-- Exercise --
The answer must be every line of the records below that holds the word "Contacts".

*****

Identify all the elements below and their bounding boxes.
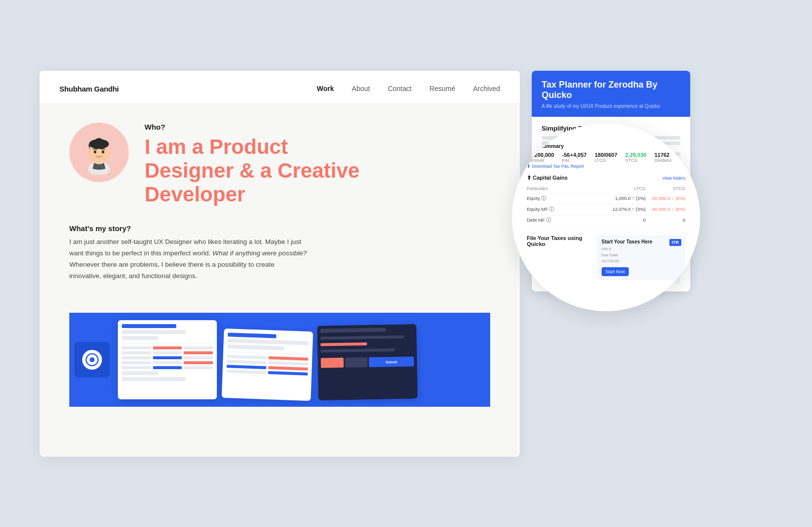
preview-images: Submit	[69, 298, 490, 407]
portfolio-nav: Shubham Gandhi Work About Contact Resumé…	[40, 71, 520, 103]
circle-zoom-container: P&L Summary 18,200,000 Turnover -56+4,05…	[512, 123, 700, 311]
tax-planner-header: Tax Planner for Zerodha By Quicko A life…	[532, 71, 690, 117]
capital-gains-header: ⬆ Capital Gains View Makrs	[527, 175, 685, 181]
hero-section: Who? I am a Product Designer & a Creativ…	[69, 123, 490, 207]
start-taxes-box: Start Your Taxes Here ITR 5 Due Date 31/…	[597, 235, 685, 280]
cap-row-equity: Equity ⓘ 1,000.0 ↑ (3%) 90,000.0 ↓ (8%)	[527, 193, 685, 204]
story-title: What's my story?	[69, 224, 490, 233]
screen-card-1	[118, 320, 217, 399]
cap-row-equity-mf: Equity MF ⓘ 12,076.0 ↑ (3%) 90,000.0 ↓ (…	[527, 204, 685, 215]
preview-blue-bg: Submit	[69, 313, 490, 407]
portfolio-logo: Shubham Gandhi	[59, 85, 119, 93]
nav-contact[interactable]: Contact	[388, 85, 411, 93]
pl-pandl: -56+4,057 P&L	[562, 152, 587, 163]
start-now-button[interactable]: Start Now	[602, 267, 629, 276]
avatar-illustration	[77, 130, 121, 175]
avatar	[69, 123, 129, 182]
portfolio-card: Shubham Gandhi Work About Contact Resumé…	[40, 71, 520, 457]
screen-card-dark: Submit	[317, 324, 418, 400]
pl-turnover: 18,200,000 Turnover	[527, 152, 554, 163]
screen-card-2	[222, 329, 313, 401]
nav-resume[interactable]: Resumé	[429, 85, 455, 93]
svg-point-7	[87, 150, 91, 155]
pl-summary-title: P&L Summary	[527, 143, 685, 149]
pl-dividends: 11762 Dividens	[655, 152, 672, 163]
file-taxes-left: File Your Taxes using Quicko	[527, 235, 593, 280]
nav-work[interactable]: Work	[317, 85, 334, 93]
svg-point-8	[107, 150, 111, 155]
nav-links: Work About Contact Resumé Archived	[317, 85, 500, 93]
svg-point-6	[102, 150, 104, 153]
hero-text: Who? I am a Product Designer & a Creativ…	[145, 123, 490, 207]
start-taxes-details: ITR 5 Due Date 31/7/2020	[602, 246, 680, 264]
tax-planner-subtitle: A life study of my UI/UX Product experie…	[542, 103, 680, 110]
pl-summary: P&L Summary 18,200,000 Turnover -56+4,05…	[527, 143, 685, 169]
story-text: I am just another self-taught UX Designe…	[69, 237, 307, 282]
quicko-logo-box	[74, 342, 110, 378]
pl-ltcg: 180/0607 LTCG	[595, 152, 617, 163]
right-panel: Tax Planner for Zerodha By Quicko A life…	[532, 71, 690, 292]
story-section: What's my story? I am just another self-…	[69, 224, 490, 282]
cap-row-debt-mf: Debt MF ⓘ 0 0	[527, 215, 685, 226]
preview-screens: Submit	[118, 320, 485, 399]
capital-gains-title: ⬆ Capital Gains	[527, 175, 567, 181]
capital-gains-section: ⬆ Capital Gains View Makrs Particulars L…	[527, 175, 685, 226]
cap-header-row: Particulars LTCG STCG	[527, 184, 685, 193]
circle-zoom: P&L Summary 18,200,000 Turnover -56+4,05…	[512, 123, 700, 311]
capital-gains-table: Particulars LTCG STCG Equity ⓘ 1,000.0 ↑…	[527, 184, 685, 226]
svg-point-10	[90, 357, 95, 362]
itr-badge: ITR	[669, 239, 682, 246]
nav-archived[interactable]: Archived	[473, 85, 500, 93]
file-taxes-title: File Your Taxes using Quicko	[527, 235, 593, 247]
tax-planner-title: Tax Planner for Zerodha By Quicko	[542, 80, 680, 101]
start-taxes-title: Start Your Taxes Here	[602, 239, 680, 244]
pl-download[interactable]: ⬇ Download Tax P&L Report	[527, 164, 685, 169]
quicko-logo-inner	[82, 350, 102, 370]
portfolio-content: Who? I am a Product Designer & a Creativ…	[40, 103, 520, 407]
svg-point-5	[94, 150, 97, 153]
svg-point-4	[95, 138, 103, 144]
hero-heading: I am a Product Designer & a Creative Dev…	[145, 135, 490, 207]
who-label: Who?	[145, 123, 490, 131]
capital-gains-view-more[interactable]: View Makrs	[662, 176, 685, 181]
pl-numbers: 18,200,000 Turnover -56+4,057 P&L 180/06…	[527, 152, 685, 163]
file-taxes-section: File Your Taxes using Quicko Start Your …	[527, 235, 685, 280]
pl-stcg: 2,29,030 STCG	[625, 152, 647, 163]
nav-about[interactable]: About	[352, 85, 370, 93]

*****

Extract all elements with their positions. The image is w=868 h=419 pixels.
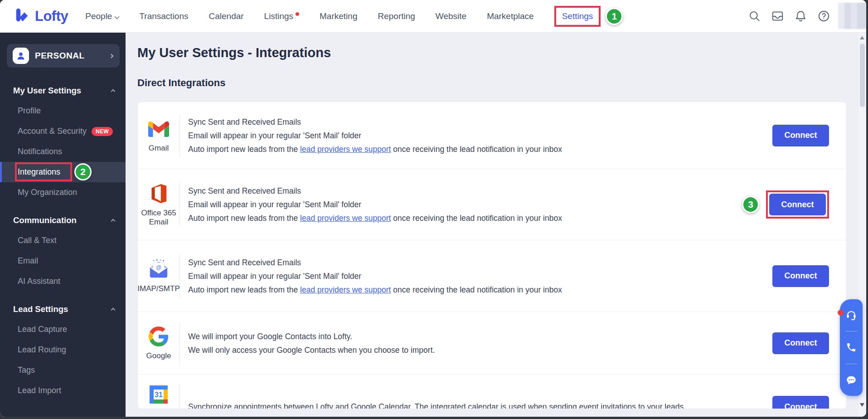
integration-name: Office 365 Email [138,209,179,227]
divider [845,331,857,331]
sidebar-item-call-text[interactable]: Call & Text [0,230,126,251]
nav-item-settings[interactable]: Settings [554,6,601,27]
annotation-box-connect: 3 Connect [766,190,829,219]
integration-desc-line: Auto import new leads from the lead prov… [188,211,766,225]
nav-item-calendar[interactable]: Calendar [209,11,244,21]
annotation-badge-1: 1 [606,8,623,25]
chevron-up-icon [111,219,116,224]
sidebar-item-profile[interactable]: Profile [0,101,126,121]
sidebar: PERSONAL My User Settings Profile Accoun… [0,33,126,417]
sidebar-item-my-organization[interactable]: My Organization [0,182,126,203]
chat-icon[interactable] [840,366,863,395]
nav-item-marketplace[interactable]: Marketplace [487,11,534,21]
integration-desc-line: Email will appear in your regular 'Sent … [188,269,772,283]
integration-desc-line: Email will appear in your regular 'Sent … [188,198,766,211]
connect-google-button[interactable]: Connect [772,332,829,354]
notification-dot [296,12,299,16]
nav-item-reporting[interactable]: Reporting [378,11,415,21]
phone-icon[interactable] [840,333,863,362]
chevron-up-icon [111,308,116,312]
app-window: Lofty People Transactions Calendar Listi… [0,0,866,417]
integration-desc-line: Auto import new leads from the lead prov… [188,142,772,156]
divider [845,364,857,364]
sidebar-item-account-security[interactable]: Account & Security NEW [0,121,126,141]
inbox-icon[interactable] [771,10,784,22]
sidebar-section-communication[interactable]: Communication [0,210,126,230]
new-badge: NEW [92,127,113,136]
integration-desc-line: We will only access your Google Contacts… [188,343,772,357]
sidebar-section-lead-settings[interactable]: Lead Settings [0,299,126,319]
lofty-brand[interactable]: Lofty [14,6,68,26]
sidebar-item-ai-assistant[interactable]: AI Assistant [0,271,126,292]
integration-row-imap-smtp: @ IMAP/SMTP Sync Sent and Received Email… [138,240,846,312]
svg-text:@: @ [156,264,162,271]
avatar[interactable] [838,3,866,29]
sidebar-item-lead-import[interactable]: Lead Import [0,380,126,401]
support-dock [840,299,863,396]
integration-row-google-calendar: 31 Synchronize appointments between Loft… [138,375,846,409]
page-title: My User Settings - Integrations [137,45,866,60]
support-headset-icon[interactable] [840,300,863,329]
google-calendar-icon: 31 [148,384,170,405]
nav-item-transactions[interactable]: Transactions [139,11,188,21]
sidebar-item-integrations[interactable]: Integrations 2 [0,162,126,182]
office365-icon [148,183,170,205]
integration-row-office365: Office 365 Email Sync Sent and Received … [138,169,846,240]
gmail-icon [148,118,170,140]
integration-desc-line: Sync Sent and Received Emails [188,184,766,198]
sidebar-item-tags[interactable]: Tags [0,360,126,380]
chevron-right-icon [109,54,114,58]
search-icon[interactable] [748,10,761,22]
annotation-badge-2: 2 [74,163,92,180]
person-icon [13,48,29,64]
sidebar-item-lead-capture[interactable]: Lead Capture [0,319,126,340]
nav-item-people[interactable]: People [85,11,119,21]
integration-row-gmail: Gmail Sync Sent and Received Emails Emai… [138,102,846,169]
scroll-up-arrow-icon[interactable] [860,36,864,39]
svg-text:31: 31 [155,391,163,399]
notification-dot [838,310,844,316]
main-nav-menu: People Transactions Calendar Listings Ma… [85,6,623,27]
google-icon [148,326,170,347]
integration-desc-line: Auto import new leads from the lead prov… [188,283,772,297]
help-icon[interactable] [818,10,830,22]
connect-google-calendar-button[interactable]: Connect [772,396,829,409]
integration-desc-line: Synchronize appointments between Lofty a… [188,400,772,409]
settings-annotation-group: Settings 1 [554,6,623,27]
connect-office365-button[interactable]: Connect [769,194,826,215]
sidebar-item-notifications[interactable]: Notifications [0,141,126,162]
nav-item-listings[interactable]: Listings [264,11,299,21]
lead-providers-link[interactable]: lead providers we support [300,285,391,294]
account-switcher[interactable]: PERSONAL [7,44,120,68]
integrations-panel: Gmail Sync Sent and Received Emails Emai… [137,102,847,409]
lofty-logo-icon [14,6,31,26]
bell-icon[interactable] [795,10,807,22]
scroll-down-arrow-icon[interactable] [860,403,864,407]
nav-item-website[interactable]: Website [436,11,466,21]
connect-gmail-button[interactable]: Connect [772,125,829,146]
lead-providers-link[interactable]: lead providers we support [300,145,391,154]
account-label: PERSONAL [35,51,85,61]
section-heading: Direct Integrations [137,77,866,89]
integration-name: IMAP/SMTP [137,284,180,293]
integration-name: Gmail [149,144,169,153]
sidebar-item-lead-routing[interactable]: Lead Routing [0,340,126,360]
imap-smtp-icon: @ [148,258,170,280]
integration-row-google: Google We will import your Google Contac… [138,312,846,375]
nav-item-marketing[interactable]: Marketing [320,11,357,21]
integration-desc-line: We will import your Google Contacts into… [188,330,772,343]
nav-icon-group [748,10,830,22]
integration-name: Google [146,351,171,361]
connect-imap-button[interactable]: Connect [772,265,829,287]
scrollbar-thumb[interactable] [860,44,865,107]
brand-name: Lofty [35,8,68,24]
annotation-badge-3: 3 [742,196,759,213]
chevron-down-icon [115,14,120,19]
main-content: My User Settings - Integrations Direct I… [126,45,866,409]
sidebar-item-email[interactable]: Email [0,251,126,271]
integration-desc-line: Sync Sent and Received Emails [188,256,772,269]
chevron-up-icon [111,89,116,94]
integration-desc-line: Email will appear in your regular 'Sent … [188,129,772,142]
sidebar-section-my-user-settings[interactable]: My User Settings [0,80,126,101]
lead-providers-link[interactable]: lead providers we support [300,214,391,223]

*****

-- Answer space --
integration-desc-line: We will only access your Google Contacts… [188,343,772,357]
integration-desc-line: We will import your Google Contacts into… [188,330,772,343]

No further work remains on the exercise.